Barlow’s Unified Protocol
The transdiagnostic insights reviewed above converge on a practical clinical question: if emotional disorders share common mechanisms, can a single treatment target those mechanisms effectively? The Unified Protocol for Transdiagnostic Treatment of Emotional Disorders (UP; Barlow et al., 2011) was designed to do exactly this.
The UP consists of eight modules targeting the shared core of neuroticism/negative affectivity and maladaptive emotional reactions:
| Module | Content |
|---|---|
| 1. Setting Goals and Maintaining Motivation | Psychoeducation, functional assessment |
| 2. Understanding Emotions | Adaptive nature of emotions; three-component model (thoughts, sensations, behaviours) |
| 3. Mindful Emotion Awareness | Present-focused, nonjudgmental awareness of emotional experience |
| 4. Cognitive Flexibility | Identifying and reappraising maladaptive automatic appraisals |
| 5. Countering Emotional Behaviours | Identifying emotion-driven behaviours (avoidance, safety behaviours) and practising alternative actions |
| 6. Understanding and Confronting Physical Sensations | Interoceptive exposure to reduce sensitivity to physical symptoms of emotion |
| 7. Emotion Exposures | Exposure to the full range of intense emotions in relevant contexts |
| 8. Recognizing Accomplishments and Looking to the Future | Relapse prevention and consolidation |
The pivotal RCT (Barlow et al., 2017, JAMA Psychiatry; N = 223) compared the UP against single-disorder protocols (SDPs — the gold-standard CBT for each specific disorder) and a waitlist control. The result: the UP was equivalent to SDPs on all primary outcomes. Both active treatments significantly outperformed the waitlist. Critically, participants with comorbid diagnoses showed improvement in non-targeted disorders at rates comparable to their targeted conditions — a benefit that disorder-specific protocols, which treat one condition at a time, cannot match as efficiently. Mediational analyses confirmed that changes in neuroticism mediated the UP’s treatment effects.

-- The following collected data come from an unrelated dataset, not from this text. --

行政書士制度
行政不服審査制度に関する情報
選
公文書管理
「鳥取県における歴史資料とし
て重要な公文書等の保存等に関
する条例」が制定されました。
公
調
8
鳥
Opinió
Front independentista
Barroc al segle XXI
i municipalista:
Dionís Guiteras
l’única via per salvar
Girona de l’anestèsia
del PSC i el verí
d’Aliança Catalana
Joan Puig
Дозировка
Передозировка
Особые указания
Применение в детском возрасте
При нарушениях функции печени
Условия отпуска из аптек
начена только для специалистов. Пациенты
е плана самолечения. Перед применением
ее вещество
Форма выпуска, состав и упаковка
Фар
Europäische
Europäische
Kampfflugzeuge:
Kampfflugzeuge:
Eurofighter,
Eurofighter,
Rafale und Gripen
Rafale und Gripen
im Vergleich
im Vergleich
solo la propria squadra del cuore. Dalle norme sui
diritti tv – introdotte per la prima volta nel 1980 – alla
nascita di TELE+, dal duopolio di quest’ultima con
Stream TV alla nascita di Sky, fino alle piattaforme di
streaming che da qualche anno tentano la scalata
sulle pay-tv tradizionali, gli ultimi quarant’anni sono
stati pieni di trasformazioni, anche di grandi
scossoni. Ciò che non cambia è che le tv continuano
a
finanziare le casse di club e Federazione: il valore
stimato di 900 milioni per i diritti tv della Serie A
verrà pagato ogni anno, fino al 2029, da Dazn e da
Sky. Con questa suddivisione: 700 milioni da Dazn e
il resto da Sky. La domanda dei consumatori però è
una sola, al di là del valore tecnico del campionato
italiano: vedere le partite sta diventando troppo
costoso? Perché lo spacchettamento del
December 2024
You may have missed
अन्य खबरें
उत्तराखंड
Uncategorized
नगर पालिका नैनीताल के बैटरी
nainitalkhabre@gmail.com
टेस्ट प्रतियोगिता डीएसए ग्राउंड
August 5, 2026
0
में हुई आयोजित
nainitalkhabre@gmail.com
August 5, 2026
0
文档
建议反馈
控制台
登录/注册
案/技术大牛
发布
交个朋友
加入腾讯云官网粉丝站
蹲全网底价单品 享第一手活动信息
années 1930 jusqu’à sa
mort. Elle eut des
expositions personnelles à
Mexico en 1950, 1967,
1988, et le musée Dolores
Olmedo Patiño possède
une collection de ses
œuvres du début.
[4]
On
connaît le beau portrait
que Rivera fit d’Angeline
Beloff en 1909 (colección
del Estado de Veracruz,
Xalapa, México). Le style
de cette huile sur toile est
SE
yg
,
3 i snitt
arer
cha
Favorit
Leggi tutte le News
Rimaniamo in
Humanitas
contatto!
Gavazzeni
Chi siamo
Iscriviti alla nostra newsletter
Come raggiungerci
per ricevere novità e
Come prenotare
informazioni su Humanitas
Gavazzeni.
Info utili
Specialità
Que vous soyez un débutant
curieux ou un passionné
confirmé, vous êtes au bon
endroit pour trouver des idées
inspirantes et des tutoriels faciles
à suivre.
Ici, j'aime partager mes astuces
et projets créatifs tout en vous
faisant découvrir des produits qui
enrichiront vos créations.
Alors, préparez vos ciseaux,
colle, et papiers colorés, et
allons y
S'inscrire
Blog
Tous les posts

Toward Precision Psychiatry
The transdiagnostic revolution points toward a future in which treatment decisions are based on mechanisms rather than diagnoses. DeRubeis et al. (2014) developed the Personalized Advantage Index (PAI) — a statistical model combining multiple patient characteristics to predict which individuals would respond better to CBT versus antidepressant medication for depression. They found that if patients had been assigned to their optimal treatment, outcomes would have improved by approximately 0.30 standard deviations. Drysdale et al. (2017) showed that neural connectivity-based biotypes of depression predicted TMS response rates ranging from 83% (optimal biotype) to below 25% (non-matching biotypes).

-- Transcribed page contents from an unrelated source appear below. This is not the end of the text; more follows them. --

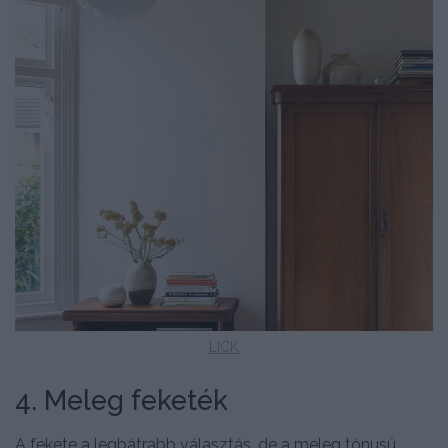
LICK
4. Meleg feketék
A fekete a legbátrabb választás, de a meleg tónusú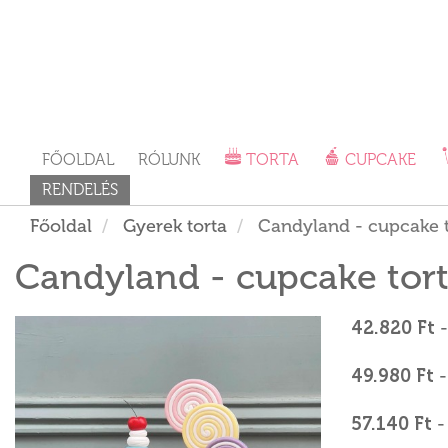
FŐOLDAL
RÓLUNK
TORTA
CUPCAKE
RENDELÉS
Főoldal
Gyerek torta
Candyland - cupcake t
Candyland - cupcake tor
42.820 Ft
-
49.980 Ft
-
57.140 Ft
-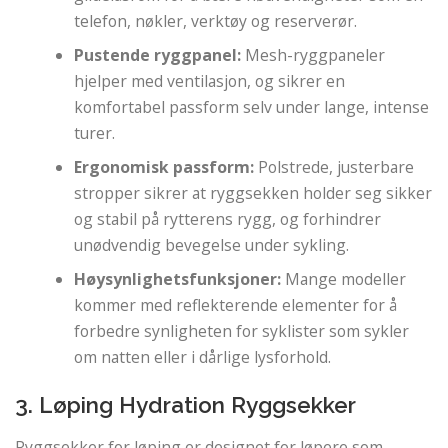
telefon, nøkler, verktøy og reserverør.
Pustende ryggpanel:
Mesh-ryggpaneler
hjelper med ventilasjon, og sikrer en
komfortabel passform selv under lange, intense
turer.
Ergonomisk passform:
Polstrede, justerbare
stropper sikrer at ryggsekken holder seg sikker
og stabil på rytterens rygg, og forhindrer
unødvendig bevegelse under sykling.
Høysynlighetsfunksjoner:
Mange modeller
kommer med reflekterende elementer for å
forbedre synligheten for syklister som sykler
om natten eller i dårlige lysforhold.
3. Løping Hydration Ryggsekker
Ryggsekker for løping er designet for løpere som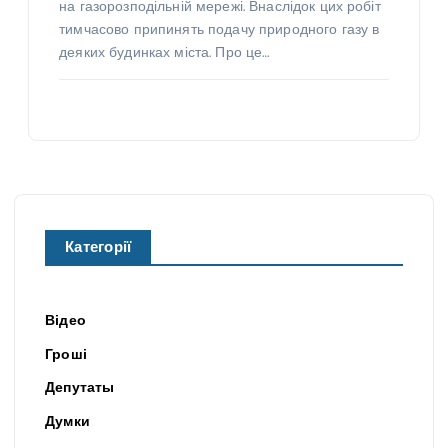
на газорозподільній мережі. Внаслідок цих робіт
тимчасово припинять подачу природного газу в
деяких будинках міста. Про це…
Категорії
Відео
Гроші
Депутаты
Думки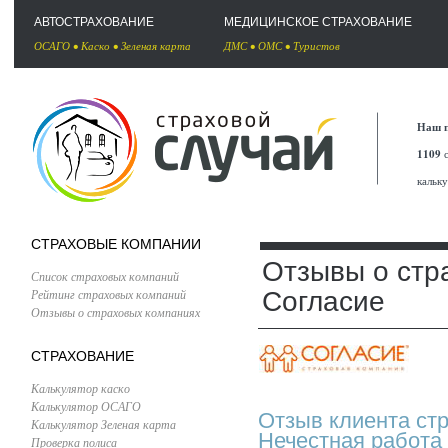
АВТОСТРАХОВАНИЕ
МЕДИЦИНСКОЕ СТРАХОВАНИЕ
ОСАГО
•
Каско
•
Зеленая карта
ДМС
•
ОМС
•
Туристов
Наш п
1109
с
кальк
СТРАХОВЫЕ КОМПАНИИ
Отзывы о стр
Список страховых компаний
Рейтинг страховых компаний
Согласие
Отзывы о страховых компаниях
СТРАХОВАНИЕ
Калькулятор каско
Калькулятор ОСАГО
Отзыв клиента ст
Калькулятор Зеленая карта
Нечестная работа
Проверка полиса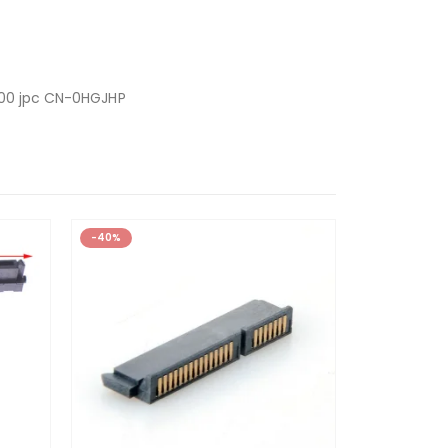
0 jpc CN-0HGJHP
-40%
-23%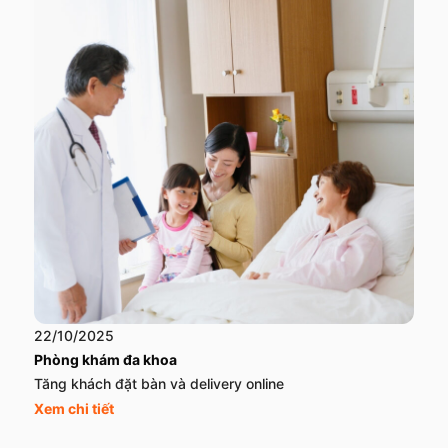
22/10/2025
Phòng khám đa khoa
Tăng khách đặt bàn và delivery online
Xem chi tiết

Hofmann and Hayes (2019) proposed process-based therapy — selecting treatment techniques based on which transdiagnostic processes are impaired in a given individual rather than which DSM diagnosis they carry. If a patient with comorbid GAD and depression shows primarily rumination and behavioural avoidance as maintaining processes, treatment targets those processes regardless of diagnostic label. This approach directly leverages the transdiagnostic understanding developed throughout this chapter.

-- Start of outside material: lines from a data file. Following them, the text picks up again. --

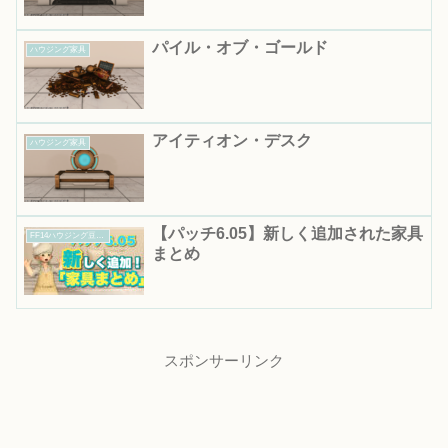
パイル・オブ・ゴールド
ハウジング家具
アイティオン・デスク
ハウジング家具
【パッチ6.05】新しく追加された家具
FF14ハウジング豆知識｜知って得する便利情報まとめ
まとめ
スポンサーリンク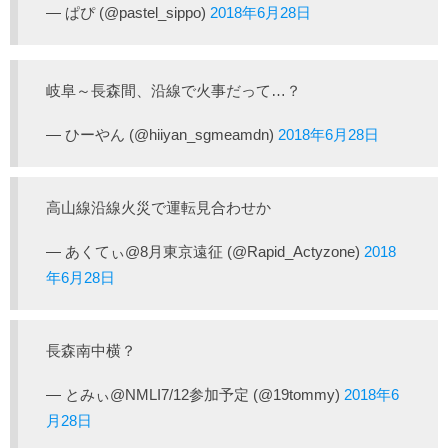
— ぱぴ (@pastel_sippo)
2018年6月28日
岐阜～長森間、沿線で火事だって…？
— ひーやん (@hiiyan_sgmeamdn)
2018年6月28日
高山線沿線火災で運転見合わせか
— あくてぃ@8月東京遠征 (@Rapid_Actyzone)
2018
年6月28日
長森南中横？
— とみぃ@NMLI7/12参加予定 (@19tommy)
2018年6
月28日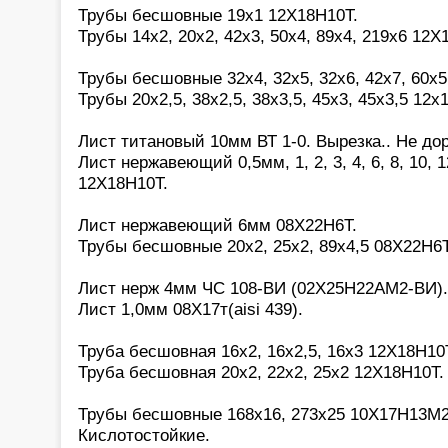
Трубы бесшовные 19х1 12Х18Н10Т.
Трубы 14х2, 20х2, 42х3, 50х4, 89х4, 219х6 12Х
Трубы бесшовные 32х4, 32х5, 32х6, 42х7, 60х
Трубы 20х2,5, 38х2,5, 38х3,5, 45х3, 45х3,5 12х
Лист титановый 10мм ВТ 1-0. Вырезка.. Не дор
Лист нержавеющий 0,5мм, 1, 2, 3, 4, 6, 8, 10, 1
12Х18Н10Т.
Лист нержавеющий 6мм 08Х22Н6Т.
Трубы бесшовные 20х2, 25х2, 89х4,5 08Х22Н6Т
Лист нерж 4мм ЧС 108-ВИ (02Х25Н22АМ2-ВИ).
Лист 1,0мм 08Х17т(aisi 439).
Труба бесшовная 16х2, 16х2,5, 16х3 12Х18Н10
Труба бесшовная 20х2, 22х2, 25х2 12Х18Н10Т.
Трубы бесшовные 168х16, 273х25 10Х17Н13М2(a
Кислотостойкие.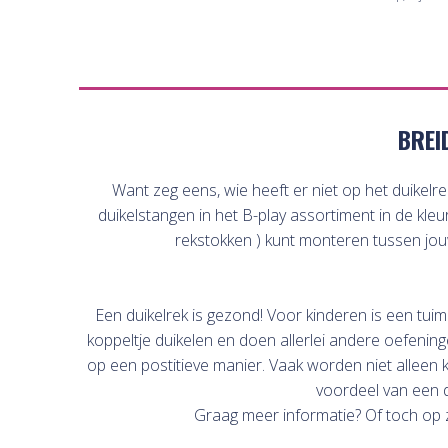
BREI
Want zeg eens, wie heeft er niet op het duikelr
duikelstangen in het B-play assortiment in de kle
rekstokken ) kunt monteren tussen jo
Een duikelrek is gezond! Voor kinderen is een tuim
koppeltje duikelen en doen allerlei andere oefenin
op een postitieve manier. Vaak worden niet alleen 
voordeel van een d
Graag meer informatie? Of toch op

The vision is compelling: a psychiatry that asks not “what disorder does this person have?” but “which mechanisms are driving this person’s suffering, and which interventions best target those mechanisms?” We are not there yet — large datasets are needed, biomarker findings have not consistently replicated, and the infrastructure for routine mechanism-based assessment is still developing. But the direction of travel is clear, and it represents the logical conclusion of the integrative, transdiagnostic perspective that has threaded through every chapter of these notes.